*** Opening DATA RECORDS ***

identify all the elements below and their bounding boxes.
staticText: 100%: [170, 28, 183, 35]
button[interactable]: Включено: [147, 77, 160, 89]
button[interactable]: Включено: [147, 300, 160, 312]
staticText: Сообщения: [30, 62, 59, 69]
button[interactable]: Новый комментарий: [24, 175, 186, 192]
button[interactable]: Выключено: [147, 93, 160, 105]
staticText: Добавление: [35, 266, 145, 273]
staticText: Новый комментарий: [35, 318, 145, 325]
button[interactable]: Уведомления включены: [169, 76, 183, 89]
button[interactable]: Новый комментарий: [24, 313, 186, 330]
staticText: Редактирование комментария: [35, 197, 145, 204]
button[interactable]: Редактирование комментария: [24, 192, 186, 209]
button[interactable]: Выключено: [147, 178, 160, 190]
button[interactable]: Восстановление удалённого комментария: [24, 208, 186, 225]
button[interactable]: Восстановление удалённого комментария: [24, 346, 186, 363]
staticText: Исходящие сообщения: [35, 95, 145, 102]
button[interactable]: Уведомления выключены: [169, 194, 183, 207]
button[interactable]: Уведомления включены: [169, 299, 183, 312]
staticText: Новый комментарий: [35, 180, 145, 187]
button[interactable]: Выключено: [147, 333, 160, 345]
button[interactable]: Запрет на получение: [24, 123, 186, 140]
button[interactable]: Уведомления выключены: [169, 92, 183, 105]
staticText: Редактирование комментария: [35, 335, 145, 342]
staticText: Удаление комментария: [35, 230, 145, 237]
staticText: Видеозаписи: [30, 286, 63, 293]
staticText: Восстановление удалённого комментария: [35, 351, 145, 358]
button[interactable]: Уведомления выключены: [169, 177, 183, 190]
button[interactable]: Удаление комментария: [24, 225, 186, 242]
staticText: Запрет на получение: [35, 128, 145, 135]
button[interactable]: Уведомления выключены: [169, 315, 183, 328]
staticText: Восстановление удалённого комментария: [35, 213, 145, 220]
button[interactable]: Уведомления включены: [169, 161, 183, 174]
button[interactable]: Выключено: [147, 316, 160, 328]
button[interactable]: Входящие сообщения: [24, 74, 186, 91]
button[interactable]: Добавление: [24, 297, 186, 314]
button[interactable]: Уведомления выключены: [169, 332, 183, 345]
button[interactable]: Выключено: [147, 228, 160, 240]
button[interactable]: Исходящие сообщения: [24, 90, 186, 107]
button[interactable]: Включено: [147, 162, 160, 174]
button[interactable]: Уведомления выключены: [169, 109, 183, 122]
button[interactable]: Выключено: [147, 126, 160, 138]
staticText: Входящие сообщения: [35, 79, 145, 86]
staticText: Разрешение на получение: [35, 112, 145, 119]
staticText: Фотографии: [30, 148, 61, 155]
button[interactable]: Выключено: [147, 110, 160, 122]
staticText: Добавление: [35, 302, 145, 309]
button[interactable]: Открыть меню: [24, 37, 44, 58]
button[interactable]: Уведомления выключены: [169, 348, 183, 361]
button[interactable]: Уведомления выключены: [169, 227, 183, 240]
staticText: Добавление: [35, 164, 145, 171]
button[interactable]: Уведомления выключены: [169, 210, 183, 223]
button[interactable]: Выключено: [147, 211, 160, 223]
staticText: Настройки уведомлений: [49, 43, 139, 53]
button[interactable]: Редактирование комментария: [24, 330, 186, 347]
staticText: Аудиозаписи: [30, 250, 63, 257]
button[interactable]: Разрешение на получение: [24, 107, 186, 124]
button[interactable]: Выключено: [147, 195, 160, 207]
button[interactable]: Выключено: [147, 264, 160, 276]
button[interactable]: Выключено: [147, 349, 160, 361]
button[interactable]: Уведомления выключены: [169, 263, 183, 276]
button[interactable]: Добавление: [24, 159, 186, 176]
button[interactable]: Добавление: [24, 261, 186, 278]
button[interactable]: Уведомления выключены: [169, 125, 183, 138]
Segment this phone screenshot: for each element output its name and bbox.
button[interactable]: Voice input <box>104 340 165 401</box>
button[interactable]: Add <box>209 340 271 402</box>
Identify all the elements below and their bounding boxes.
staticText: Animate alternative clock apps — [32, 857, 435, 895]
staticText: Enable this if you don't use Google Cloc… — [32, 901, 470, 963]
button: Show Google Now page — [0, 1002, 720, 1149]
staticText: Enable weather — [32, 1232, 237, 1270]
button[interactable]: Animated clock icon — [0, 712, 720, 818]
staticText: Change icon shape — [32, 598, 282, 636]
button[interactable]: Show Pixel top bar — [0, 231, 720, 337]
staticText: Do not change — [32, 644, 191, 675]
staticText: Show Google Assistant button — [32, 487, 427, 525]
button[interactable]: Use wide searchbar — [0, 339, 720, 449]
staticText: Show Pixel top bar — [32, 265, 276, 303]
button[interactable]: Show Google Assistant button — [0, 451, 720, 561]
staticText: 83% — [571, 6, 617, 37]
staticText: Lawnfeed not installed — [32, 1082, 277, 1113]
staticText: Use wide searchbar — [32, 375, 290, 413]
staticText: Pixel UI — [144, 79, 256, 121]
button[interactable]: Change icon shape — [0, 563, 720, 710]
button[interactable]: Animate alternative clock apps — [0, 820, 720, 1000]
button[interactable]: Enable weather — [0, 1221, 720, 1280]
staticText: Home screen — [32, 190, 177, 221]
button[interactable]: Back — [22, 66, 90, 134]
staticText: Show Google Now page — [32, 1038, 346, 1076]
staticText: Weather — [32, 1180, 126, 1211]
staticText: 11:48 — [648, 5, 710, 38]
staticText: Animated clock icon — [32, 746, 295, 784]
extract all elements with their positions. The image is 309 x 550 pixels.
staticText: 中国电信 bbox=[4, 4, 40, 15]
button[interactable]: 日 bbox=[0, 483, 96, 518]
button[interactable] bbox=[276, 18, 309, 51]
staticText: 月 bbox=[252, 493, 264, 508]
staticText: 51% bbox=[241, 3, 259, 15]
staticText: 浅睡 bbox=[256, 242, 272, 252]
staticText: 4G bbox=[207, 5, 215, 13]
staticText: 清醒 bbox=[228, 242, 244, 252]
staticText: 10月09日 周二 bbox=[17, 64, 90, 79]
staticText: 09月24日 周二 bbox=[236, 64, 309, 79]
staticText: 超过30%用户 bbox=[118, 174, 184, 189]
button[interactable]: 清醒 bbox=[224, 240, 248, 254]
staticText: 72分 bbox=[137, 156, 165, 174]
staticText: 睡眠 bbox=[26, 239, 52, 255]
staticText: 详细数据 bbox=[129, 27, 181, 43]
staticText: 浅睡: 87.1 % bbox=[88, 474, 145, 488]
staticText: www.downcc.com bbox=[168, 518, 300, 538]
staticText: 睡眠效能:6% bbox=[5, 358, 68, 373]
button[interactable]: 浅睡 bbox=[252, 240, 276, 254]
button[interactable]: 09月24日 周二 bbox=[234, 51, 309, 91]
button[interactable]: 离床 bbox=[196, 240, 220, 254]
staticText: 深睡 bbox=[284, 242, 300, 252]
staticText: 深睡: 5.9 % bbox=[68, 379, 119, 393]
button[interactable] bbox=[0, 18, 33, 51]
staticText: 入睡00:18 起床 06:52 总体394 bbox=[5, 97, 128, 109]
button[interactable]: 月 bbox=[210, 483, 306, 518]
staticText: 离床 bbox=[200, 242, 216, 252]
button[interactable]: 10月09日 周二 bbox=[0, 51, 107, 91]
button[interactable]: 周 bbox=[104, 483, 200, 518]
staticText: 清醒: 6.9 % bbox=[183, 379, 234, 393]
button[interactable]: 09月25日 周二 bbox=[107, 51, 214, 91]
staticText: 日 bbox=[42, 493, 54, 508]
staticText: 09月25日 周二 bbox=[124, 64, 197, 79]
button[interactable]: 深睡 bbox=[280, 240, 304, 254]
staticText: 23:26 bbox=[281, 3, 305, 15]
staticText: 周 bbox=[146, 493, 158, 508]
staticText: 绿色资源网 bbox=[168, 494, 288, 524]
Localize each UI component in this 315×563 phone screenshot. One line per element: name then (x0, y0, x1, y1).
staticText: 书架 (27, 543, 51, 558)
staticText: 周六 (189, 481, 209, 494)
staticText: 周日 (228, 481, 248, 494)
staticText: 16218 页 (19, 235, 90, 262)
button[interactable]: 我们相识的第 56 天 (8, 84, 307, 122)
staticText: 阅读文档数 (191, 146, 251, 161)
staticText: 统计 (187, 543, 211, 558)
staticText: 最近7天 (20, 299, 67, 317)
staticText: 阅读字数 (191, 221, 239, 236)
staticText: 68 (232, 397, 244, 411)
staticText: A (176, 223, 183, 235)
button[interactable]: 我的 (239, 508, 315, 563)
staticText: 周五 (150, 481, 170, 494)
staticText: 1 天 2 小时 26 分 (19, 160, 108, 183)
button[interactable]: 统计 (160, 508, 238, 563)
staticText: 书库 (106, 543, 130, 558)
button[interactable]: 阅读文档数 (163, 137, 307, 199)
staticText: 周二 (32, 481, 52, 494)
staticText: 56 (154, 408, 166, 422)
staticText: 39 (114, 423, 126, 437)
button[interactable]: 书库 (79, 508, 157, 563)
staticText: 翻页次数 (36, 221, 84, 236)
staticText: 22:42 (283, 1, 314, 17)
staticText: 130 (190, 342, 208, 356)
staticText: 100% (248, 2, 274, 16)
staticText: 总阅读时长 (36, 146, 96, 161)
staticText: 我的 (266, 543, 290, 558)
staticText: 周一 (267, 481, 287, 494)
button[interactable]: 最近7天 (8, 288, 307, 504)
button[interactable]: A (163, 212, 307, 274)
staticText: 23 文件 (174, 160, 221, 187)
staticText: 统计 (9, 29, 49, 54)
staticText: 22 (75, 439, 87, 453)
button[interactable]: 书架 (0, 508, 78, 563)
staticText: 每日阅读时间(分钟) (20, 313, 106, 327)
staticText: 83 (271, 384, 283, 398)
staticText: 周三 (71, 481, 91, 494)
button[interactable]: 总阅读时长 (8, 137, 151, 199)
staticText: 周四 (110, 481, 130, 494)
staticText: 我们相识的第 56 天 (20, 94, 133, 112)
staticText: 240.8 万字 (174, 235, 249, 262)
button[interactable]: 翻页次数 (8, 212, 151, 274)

*** Closing DATA RECORDS ***

▶ _YOUR INSTRUCTIONS_:
Check each line in the data for the word "bounding", then report only how many lines contain it.

▶ _RESULT FOR THIS EXERCISE_:
2